:: Provided data

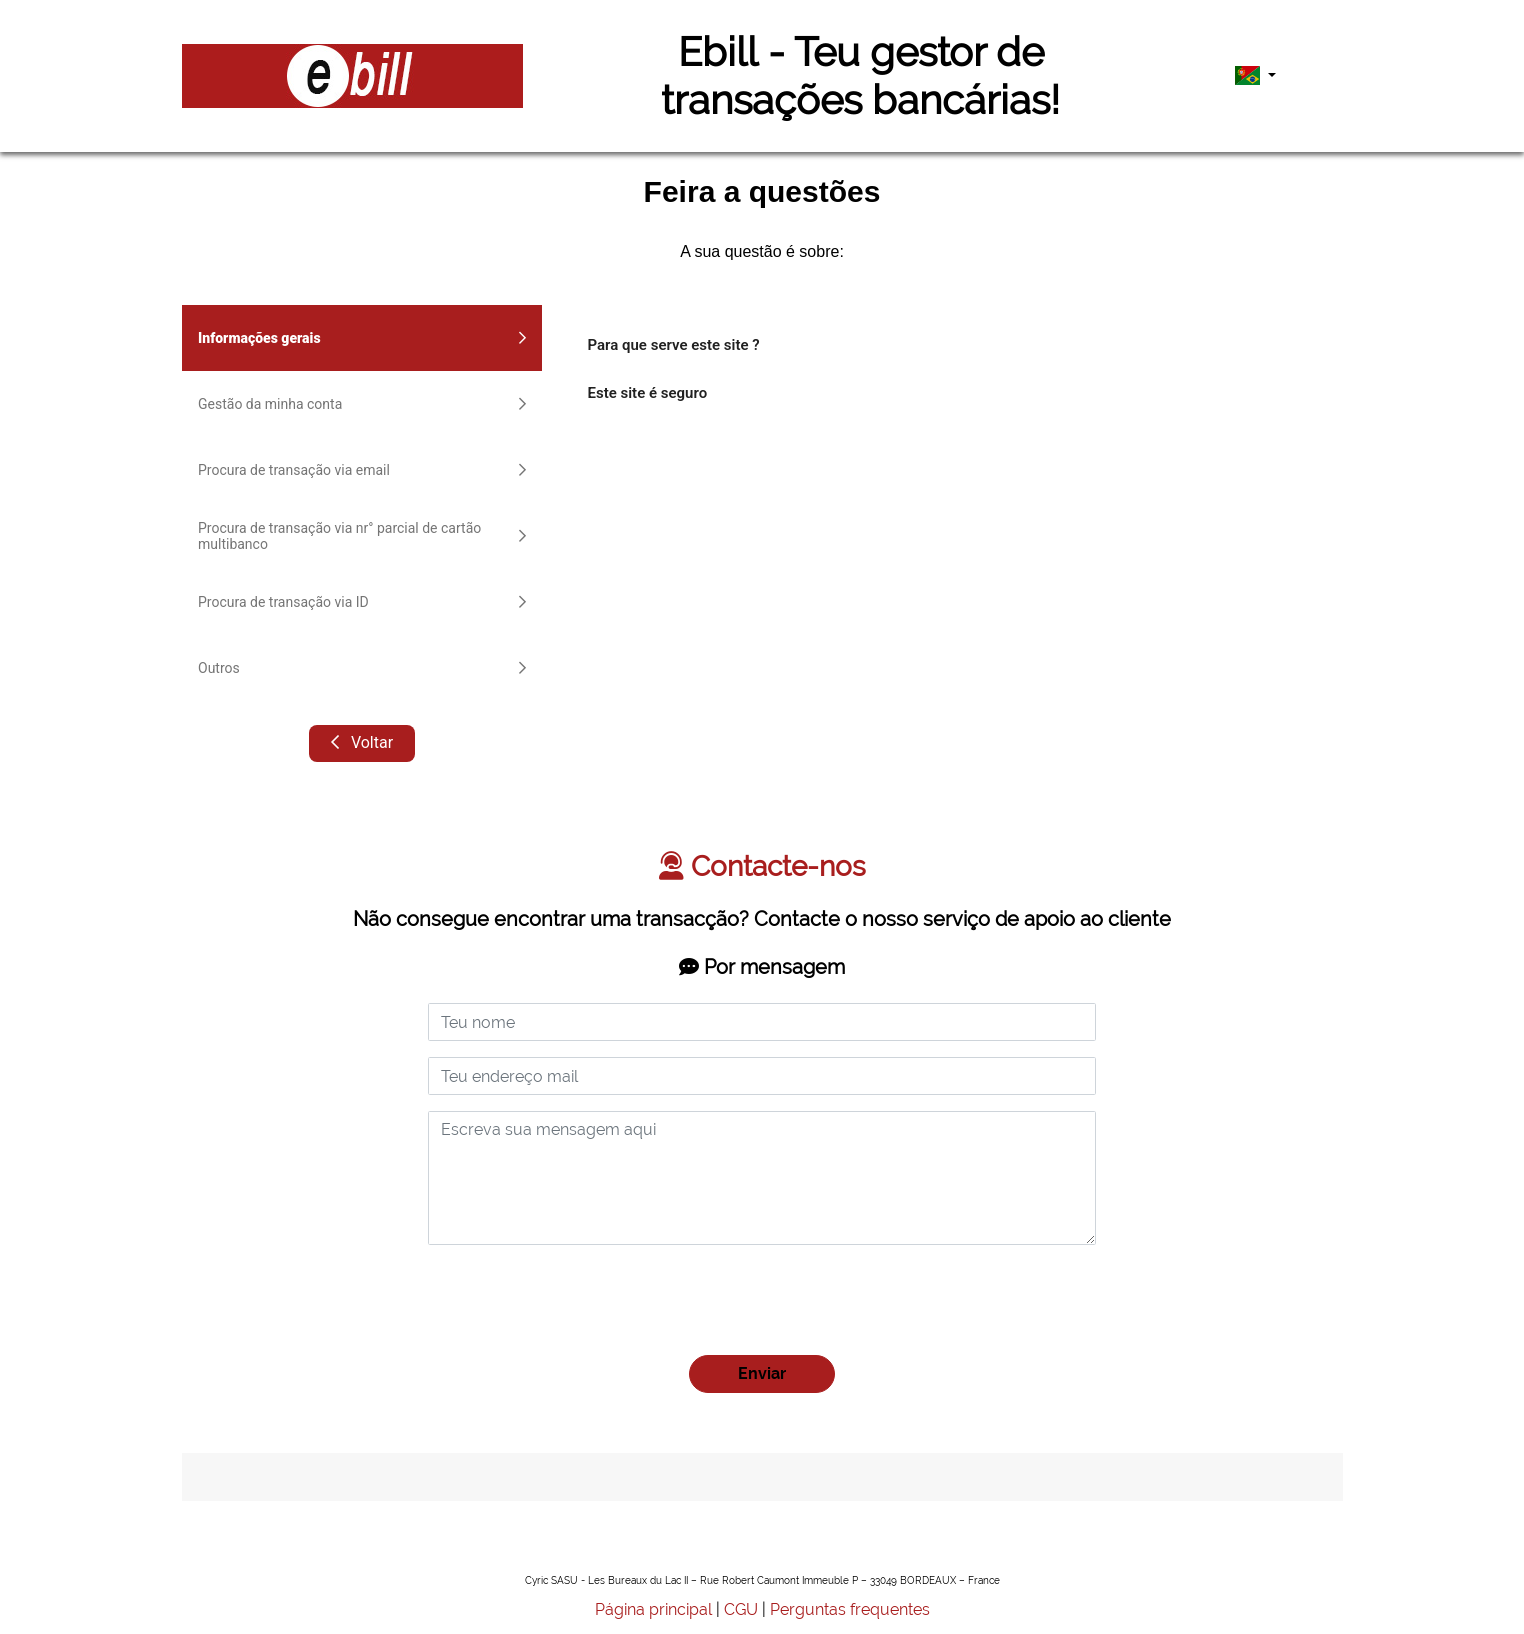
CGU (741, 1609)
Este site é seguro (648, 393)
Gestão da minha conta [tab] (362, 404)
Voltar (361, 742)
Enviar (762, 1373)
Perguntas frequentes (850, 1609)
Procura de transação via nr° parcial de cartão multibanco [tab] (362, 536)
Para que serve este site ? (674, 345)
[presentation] (580, 1300)
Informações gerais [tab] (362, 338)
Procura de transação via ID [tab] (362, 602)
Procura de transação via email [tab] (362, 470)
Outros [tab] (362, 668)
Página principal (653, 1609)
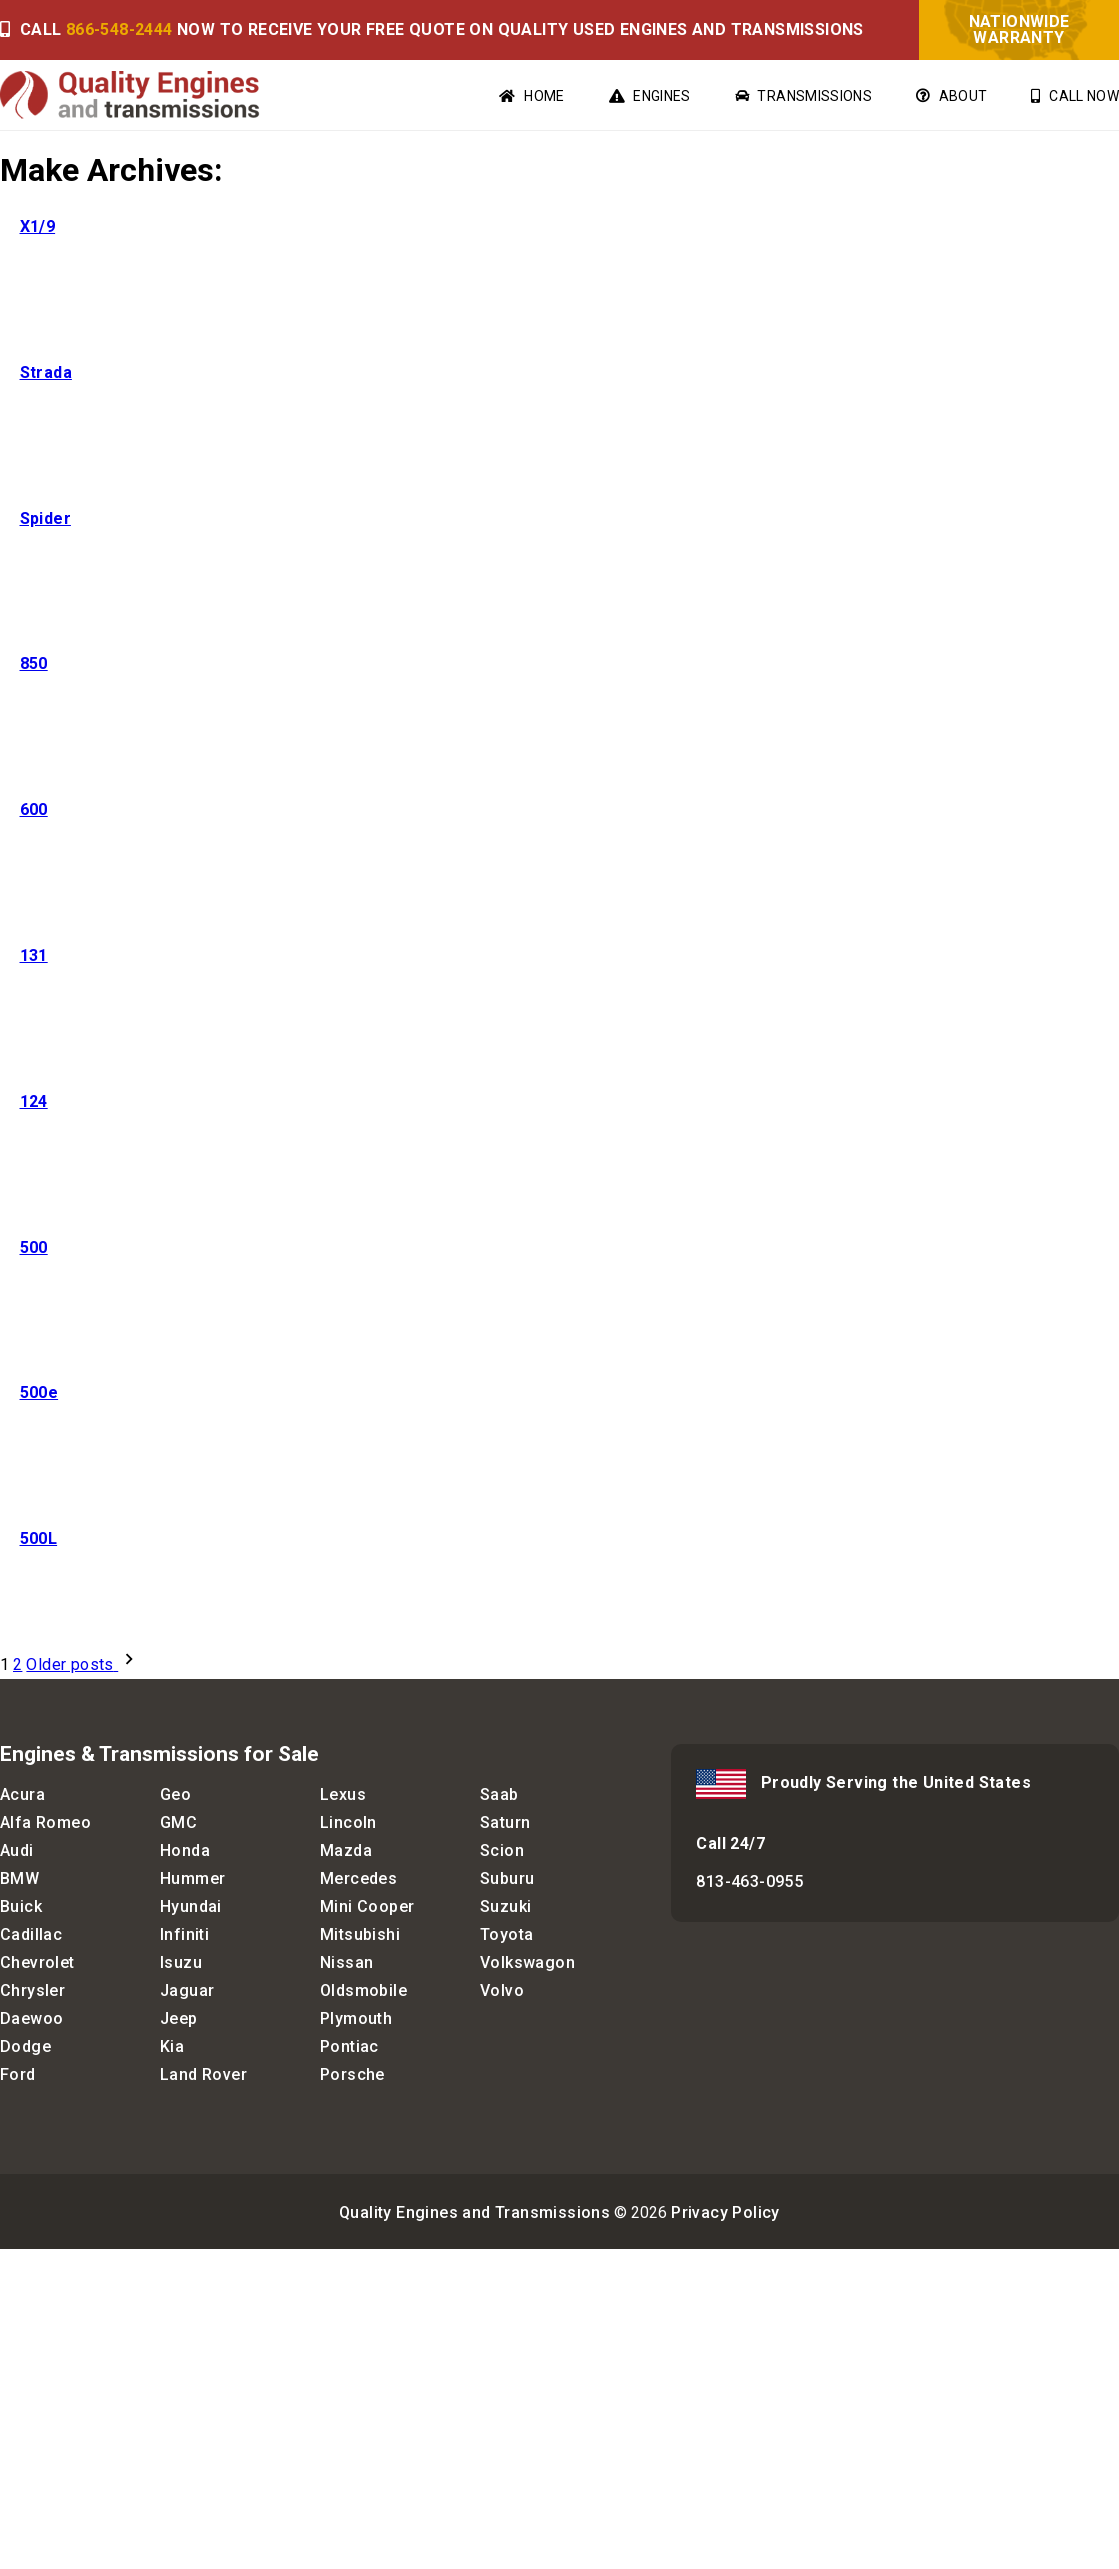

::::

*Exercise brief:* Please repeat exactly the lines from the one containing "[presentation] (580, 1300)" through the end of the entries, both included, omitting pictures.

*Solution below:*
[presentation] (580, 1300)
Informações gerais [tab] (362, 338)
Procura de transação via ID [tab] (362, 602)
Procura de transação via email [tab] (362, 470)
Outros [tab] (362, 668)
Página principal (653, 1609)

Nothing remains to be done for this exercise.